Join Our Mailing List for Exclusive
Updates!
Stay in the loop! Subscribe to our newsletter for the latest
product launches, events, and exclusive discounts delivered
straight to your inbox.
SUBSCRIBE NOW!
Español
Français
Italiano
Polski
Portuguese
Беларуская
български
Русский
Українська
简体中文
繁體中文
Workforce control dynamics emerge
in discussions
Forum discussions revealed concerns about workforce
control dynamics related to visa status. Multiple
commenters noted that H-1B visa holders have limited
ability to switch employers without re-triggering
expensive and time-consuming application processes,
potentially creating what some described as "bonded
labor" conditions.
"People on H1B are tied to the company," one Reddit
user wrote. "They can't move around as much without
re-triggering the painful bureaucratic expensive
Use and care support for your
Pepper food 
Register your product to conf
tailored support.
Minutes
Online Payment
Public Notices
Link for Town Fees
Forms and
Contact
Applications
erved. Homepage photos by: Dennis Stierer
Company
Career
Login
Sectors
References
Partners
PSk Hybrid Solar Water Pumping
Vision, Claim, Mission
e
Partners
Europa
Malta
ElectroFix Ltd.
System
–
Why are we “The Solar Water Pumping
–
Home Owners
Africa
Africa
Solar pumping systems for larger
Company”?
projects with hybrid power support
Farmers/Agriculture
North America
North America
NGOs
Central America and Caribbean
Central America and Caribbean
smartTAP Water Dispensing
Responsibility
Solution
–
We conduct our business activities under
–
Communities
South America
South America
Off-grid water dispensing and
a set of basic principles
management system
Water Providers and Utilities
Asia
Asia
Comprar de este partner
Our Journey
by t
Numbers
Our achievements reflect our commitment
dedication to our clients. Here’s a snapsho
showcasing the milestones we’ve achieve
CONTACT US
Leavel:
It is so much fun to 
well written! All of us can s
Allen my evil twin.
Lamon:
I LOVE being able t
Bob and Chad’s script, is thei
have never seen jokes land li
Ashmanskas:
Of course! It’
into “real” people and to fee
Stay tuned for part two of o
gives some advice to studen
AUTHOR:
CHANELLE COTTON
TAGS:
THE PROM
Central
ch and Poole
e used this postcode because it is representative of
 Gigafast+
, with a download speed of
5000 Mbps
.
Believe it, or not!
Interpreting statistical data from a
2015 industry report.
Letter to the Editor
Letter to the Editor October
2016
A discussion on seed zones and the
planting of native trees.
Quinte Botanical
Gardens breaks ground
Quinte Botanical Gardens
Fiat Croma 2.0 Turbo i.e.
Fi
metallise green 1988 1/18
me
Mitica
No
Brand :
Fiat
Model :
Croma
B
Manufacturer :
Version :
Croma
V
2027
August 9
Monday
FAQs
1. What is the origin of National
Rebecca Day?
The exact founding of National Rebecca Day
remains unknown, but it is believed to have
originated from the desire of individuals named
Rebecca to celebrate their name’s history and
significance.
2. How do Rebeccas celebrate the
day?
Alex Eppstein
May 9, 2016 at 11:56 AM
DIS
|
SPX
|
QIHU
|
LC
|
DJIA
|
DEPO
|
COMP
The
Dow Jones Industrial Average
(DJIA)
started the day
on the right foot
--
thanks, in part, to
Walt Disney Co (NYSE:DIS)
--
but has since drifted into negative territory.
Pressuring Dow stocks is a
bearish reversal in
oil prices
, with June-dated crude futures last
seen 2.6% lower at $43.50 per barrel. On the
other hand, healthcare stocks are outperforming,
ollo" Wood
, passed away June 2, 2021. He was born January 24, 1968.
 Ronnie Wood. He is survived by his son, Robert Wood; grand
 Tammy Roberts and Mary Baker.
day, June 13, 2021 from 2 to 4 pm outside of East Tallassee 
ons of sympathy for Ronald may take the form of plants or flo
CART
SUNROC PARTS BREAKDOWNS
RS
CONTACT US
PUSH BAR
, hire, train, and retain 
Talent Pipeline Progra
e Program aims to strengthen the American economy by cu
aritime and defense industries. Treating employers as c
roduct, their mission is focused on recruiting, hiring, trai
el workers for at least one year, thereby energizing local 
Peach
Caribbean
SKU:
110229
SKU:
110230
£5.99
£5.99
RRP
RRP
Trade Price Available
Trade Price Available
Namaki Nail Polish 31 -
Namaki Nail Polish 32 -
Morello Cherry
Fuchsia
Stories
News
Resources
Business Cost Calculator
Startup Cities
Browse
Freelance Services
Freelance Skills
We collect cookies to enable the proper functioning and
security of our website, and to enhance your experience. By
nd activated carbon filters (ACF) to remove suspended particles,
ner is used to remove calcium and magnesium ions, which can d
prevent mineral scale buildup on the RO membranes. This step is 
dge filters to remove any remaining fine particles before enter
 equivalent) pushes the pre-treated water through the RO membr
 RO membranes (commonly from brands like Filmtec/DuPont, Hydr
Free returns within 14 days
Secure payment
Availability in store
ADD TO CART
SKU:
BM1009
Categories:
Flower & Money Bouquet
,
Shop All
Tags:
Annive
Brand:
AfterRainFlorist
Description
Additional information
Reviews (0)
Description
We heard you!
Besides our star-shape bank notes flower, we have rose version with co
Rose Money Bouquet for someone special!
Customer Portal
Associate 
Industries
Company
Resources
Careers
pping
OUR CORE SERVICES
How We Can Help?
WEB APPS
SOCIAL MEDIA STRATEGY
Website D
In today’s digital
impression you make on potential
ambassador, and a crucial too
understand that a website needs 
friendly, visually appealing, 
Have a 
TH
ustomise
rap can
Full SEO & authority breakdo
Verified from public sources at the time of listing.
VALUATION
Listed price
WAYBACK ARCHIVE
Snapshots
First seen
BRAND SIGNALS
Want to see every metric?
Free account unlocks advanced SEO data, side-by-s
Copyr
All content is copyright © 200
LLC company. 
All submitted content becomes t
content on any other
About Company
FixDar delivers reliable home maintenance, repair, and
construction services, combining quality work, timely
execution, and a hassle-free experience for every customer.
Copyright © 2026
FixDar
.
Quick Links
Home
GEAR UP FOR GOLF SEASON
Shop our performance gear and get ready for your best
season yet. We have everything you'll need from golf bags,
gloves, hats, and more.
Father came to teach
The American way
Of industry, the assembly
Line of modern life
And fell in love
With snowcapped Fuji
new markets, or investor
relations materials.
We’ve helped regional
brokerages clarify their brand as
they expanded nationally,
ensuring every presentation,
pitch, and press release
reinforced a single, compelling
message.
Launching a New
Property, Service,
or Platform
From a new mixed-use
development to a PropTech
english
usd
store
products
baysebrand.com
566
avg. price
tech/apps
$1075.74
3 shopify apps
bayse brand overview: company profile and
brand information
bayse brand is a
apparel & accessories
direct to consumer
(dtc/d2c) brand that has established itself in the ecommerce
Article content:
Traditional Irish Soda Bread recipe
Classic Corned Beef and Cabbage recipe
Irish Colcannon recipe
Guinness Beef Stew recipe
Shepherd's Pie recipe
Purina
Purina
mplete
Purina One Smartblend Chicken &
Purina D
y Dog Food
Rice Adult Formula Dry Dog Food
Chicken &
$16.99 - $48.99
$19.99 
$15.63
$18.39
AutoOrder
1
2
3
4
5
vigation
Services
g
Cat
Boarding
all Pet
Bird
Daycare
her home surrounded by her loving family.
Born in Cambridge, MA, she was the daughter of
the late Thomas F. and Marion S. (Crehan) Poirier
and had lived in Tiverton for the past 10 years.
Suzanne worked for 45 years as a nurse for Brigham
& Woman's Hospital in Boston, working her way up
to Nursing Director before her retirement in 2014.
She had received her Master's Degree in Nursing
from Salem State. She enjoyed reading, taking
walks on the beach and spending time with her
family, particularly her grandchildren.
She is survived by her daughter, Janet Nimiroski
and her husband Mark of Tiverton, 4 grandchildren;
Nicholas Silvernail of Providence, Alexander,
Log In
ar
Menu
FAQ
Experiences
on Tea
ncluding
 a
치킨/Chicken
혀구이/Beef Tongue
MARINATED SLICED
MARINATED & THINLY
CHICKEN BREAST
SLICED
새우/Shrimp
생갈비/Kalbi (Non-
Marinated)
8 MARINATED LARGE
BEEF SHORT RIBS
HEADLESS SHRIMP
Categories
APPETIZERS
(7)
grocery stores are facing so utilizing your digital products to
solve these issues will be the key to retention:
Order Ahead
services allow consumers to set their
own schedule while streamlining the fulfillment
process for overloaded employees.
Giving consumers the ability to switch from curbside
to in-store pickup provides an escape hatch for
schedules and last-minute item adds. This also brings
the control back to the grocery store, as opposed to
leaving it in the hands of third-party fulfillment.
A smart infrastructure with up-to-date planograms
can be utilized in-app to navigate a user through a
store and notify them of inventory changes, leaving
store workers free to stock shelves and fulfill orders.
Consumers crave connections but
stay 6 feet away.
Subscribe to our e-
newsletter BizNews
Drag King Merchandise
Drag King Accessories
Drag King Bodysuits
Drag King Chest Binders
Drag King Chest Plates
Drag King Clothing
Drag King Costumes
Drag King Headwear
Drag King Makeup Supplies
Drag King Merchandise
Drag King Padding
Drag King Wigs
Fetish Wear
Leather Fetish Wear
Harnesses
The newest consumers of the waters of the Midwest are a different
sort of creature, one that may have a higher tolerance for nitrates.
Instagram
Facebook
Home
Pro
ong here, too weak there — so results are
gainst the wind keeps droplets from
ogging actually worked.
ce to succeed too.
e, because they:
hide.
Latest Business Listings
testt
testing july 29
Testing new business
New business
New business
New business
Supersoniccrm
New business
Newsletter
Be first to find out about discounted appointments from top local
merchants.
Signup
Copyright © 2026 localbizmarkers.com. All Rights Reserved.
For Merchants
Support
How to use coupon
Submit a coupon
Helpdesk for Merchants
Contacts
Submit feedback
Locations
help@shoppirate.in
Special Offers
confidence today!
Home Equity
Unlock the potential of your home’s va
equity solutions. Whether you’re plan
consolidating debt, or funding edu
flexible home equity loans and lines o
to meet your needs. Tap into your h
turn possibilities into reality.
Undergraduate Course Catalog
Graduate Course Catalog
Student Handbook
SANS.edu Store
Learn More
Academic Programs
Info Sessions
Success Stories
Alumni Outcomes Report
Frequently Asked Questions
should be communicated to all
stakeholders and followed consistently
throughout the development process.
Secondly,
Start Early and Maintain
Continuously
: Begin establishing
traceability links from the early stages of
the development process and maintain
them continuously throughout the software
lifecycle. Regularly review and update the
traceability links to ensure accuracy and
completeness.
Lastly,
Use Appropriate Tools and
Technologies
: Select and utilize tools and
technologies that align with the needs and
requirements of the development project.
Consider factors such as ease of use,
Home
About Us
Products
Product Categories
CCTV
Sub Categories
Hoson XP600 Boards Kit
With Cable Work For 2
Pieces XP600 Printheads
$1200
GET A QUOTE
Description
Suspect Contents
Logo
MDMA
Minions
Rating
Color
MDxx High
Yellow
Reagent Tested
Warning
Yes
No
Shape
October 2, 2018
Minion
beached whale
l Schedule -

============================================================

__EXERCISE DETAILS__. Show every line of the material that includes the string "expensive".

__EXERCISE OUTPUT__.
expensive and time-consuming application processes,
re-triggering the painful bureaucratic expensive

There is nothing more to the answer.